Mohawk College is making efforts to improve relationships with Indigenous communities, but some are wondering if it is enough.

Mohawk College President Ron McKerlie said the school is committed to creating a safe and welcoming environment for Indigenous students and is also working to educate the entire faculty and student body about Indigenous history.

“We are making a commitment to include Indigenous knowledge, culture and history in a lot of different areas of the college experience, like the upcoming initiative with the music program [Musical Sharing: An Indigenous Artists and Mohawk College Student Cultural Engagement and Exchange Initiative],” he said. “This isn’t a bunch of white people doing this just to do it, this is working with Indigenous peoples and communities and really understanding what is important to them.”

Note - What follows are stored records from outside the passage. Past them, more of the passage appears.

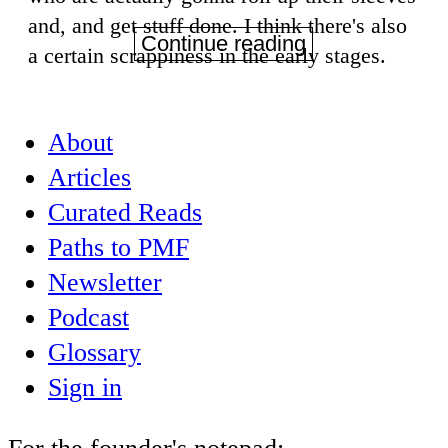
and, and get stuff done. I think there's also
Continue reading
a certain scrappiness in the early stages.
About
Articles
Curated Reads
Paths to PMF
Newsletter
Podcast
Glossary
Sign in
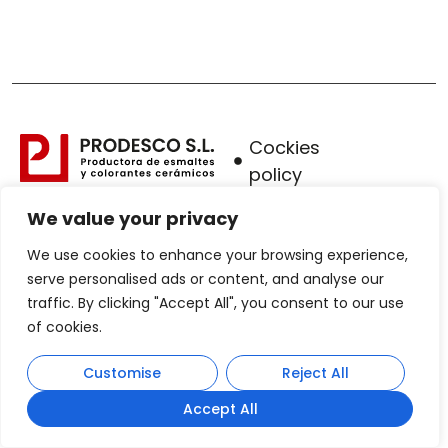
Cockies
policy
Legal
We value your privacy
warning
We use cookies to enhance your browsing experience,
Privacy
serve personalised ads or content, and analyse our
traffic. By clicking "Accept All", you consent to our use
Policy
of cookies.
Sales
protocol
Customise
Reject All
Accept All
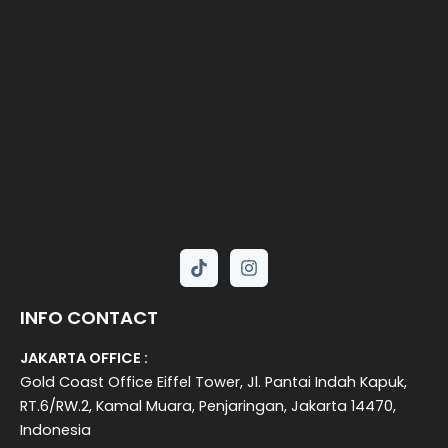
INFO CONTACT
JAKARTA OFFICE :
Gold Coast Office Eiffel Tower, Jl. Pantai Indah Kapuk,
RT.6/RW.2, Kamal Muara, Penjaringan, Jakarta 14470,
Indonesia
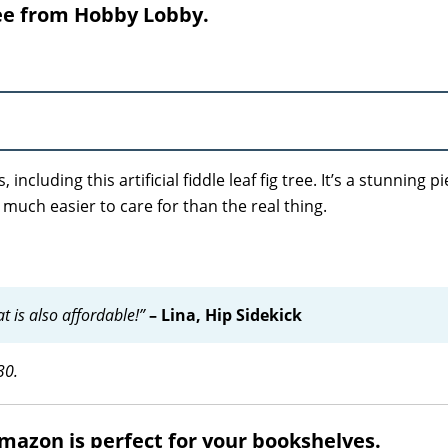
tree from Hobby Lobby.
including this artificial fiddle leaf fig tree. It’s a stunning p
so much easier to care for than the real thing.
hat is also affordable!”
– Lina, Hip Sidekick
30.
Amazon is perfect for your bookshelves.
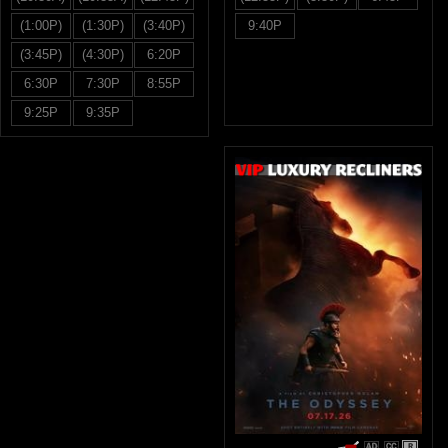
(1:00P)
(1:30P)
(3:40P)
9:40P
(3:45P)
(4:30P)
6:20P
6:30P
7:30P
8:55P
9:25P
9:35P
R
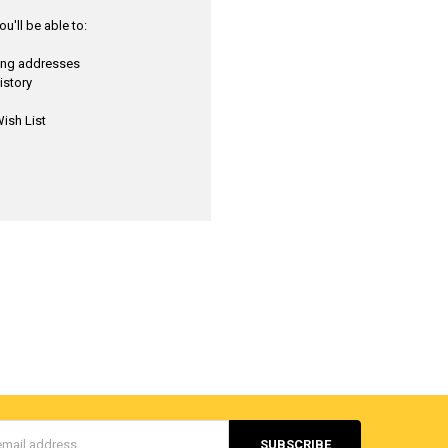
u'll be able to:
ping addresses
istory
ish List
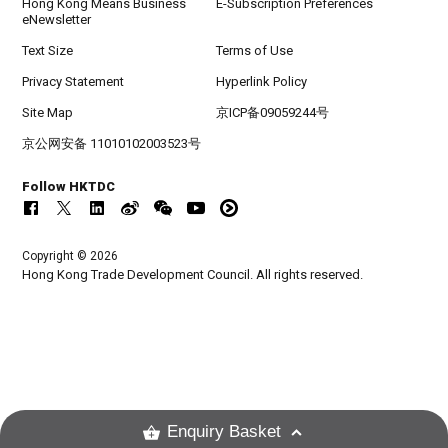
Hong Kong Means Business
E-Subscription Preferences
eNewsletter
Text Size
Terms of Use
Privacy Statement
Hyperlink Policy
Site Map
京ICP备09059244号
京公网安备 11010102003523号
Follow HKTDC
Copyright © 2026
Hong Kong Trade Development Council. All rights reserved.
Enquiry Basket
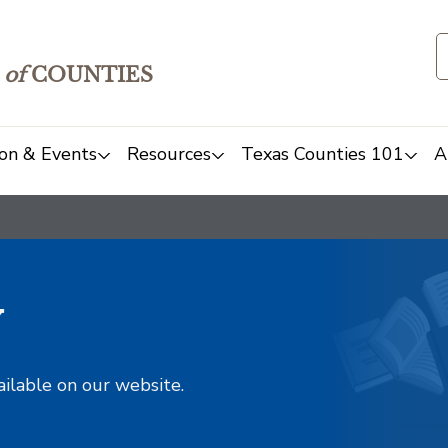
of
COUNTIES
on & Events
Resources
Texas Counties 101
A
y
ailable on our website.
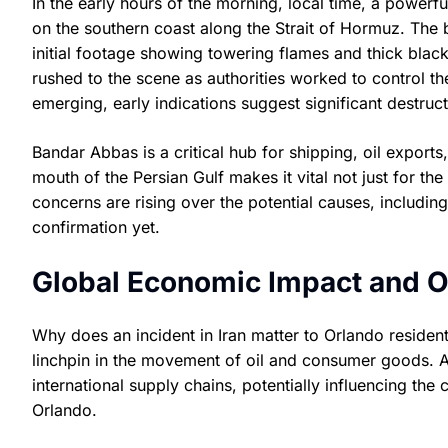
In the early hours of the morning, local time, a powerf
on the southern coast along the Strait of Hormuz. The bla
initial footage showing towering flames and thick blac
rushed to the scene as authorities worked to control the
emerging, early indications suggest significant destruc
Bandar Abbas is a critical hub for shipping, oil exports, a
mouth of the Persian Gulf makes it vital not just for th
concerns are rising over the potential causes, including
confirmation yet.
Global Economic Impact and O
Why does an incident in Iran matter to Orlando resident
linchpin in the movement of oil and consumer goods. A
international supply chains, potentially influencing the
Orlando.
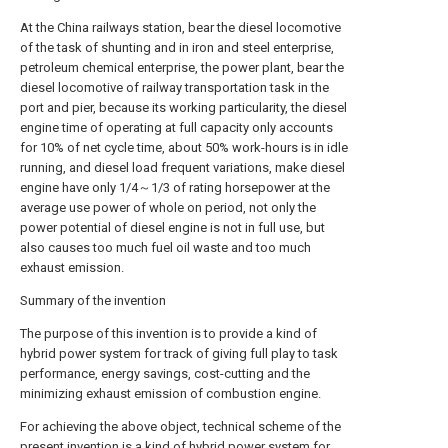
At the China railways station, bear the diesel locomotive
of the task of shunting and in iron and steel enterprise,
petroleum chemical enterprise, the power plant, bear the
diesel locomotive of railway transportation task in the
port and pier, because its working particularity, the diesel
engine time of operating at full capacity only accounts
for 10% of net cycle time, about 50% work-hours is in idle
running, and diesel load frequent variations, make diesel
engine have only 1/4～1/3 of rating horsepower at the
average use power of whole on period, not only the
power potential of diesel engine is not in full use, but
also causes too much fuel oil waste and too much
exhaust emission.
Summary of the invention
The purpose of this invention is to provide a kind of
hybrid power system for track of giving full play to task
performance, energy savings, cost-cutting and the
minimizing exhaust emission of combustion engine.
For achieving the above object, technical scheme of the
present invention is a kind of hybrid power system for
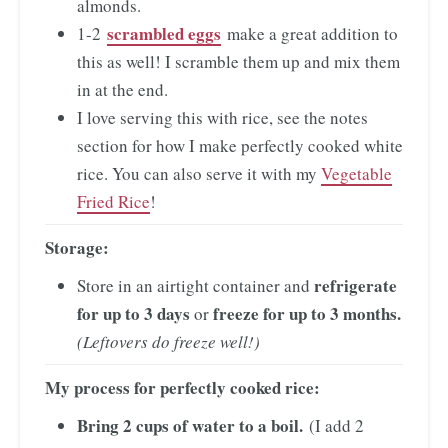
almonds.
scrambled eggs
1-2
make a great addition to
this as well! I scramble them up and mix them
in at the end.
I love serving this with rice, see the notes
section for how I make perfectly cooked white
rice. You can also serve it with my
Vegetable
Fried Rice
!
Storage:
refrigerate
Store in an airtight container and
for up to 3 days
freeze for up to 3 months.
or
(Leftovers do freeze well!)
My process for perfectly cooked rice:
Bring 2 cups of water to a boil.
(I add 2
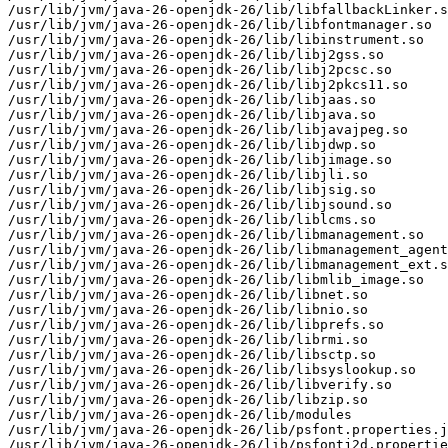
/usr/lib/jvm/java-26-openjdk-26/lib/libfallbackLinker.s
/usr/lib/jvm/java-26-openjdk-26/lib/libfontmanager.so

/usr/lib/jvm/java-26-openjdk-26/lib/libinstrument.so

/usr/lib/jvm/java-26-openjdk-26/lib/libj2gss.so

/usr/lib/jvm/java-26-openjdk-26/lib/libj2pcsc.so

/usr/lib/jvm/java-26-openjdk-26/lib/libj2pkcs11.so

/usr/lib/jvm/java-26-openjdk-26/lib/libjaas.so

/usr/lib/jvm/java-26-openjdk-26/lib/libjava.so

/usr/lib/jvm/java-26-openjdk-26/lib/libjavajpeg.so

/usr/lib/jvm/java-26-openjdk-26/lib/libjdwp.so

/usr/lib/jvm/java-26-openjdk-26/lib/libjimage.so

/usr/lib/jvm/java-26-openjdk-26/lib/libjli.so

/usr/lib/jvm/java-26-openjdk-26/lib/libjsig.so

/usr/lib/jvm/java-26-openjdk-26/lib/libjsound.so

/usr/lib/jvm/java-26-openjdk-26/lib/liblcms.so

/usr/lib/jvm/java-26-openjdk-26/lib/libmanagement.so

/usr/lib/jvm/java-26-openjdk-26/lib/libmanagement_agent
/usr/lib/jvm/java-26-openjdk-26/lib/libmanagement_ext.s
/usr/lib/jvm/java-26-openjdk-26/lib/libmlib_image.so

/usr/lib/jvm/java-26-openjdk-26/lib/libnet.so

/usr/lib/jvm/java-26-openjdk-26/lib/libnio.so

/usr/lib/jvm/java-26-openjdk-26/lib/libprefs.so

/usr/lib/jvm/java-26-openjdk-26/lib/librmi.so

/usr/lib/jvm/java-26-openjdk-26/lib/libsctp.so

/usr/lib/jvm/java-26-openjdk-26/lib/libsyslookup.so

/usr/lib/jvm/java-26-openjdk-26/lib/libverify.so

/usr/lib/jvm/java-26-openjdk-26/lib/libzip.so

/usr/lib/jvm/java-26-openjdk-26/lib/modules

/usr/lib/jvm/java-26-openjdk-26/lib/psfont.properties.j
/usr/lib/jvm/java-26-openjdk-26/lib/psfontj2d.propertie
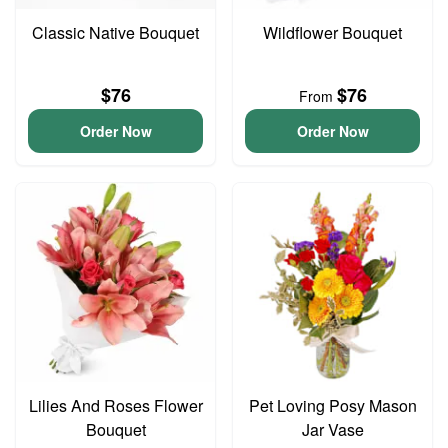
Classic Native Bouquet
Wildflower Bouquet
$76
$76
From
Order Now
Order Now
Lilies And Roses Flower
Pet Loving Posy Mason
Bouquet
Jar Vase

The Indigenous Student Services Centre of Mohawk College.
In addition to the existing Indigenous Student Services Centre, Mohawk College is building a new Centre for Indigenous Knowledge, slated to open mid-to-late 2022. (Mohawk College)

Mohawk College is situated on the traditional territory of the Haudenosaunee and Anishnaabeg nations and is the largest post-secondary educator of Six Nations students.  The college sees more Six Nations students than the next two universities and colleges combined. To create a safe and welcoming environment, the college is creating a Centre for Indigenous Knowledge that McKerlie said is scheduled to open within the next year.

“We have hired a number of Indigenous leaders and knowledge helpers to help build this new centre and to teach at the college,” he said. “We also have Rick Hill, who is an elder and a full-time faculty member. He is available as a resource for students, in addition to a number of other spaces, events and groups that are on campus for students to access.”

“It’s not perfect, but we are trying to make a meaningful effort to our Indigenous students, to support them in ways that is meaningful to them,” McKerlie added.

While the college is making efforts, some faculty members feel like it isn’t enough.

Johanne McCarthy is a teaching and learning consultant for Indigenous education and a member of the Six Nations of the Grand River. McCarthy said she was concerned by how institutions measure their efforts.

“There needs to be a willingness in leadership to change how they do things,” McCarthy said. “Instead of just measuring student success by the income after they graduate, you have to start measuring on terms that really matter for Indigenous communities, for sustainability.”

The Indigenous Hoop Dance Gathering Place at Mohawk College.
The Indigenous Hoop Dance Gathering Place is an on-campus space for students to gather for events. (Mohawk College)

McCarthy said many people in Indigenous communities already mistrust post-secondary institutions.

“The institutions and systems that are in place have to recognize that they are what have to change for reconciliation,” she said. “We have to break down these systems that keep us oppressed, and it’s never moving fast enough for me.”

Bob Shields, part-time coordinator of the Applied Music program and coordinator of the Musical Sharing: An Indigenous Artists and Mohawk College Student Cultural Engagement and Exchange Initiative, echoed McCarthy with regard to the school’s efforts towards truth and reconciliation.

“The college has a checkered past with the surrounding Indigenous communities, and as far as reconciliation goes you can look no further than the appropriation of the name,” Shields said. “Recently, sports teams have changed their names, why haven’t we?”

“To me,” he continued, “the efforts are little bit disingenuous, unless we are willing to look at the whole picture, and really be self-critical. To be open enough to say that we have made and continue to make mistakes and recognize that it’s time to actually apply the lessons learned from them. Continuing to pick and choose what we wish to reconcile is simply a continuation of the colonizing attitude we need to extinguish.”

McCarthy said there are a number of specific things that she would like to see the college look into improving.

“We have to start talking about action,” she said. “Introducing Mohawk language classes, how we deliver, looking into our name, where it comes from and what it should mean and how it was appropriated and correcting that. We also have to change systems that don’t allow us to modify oppressive systems. These are all things that I personally would like to see changed, and fast.”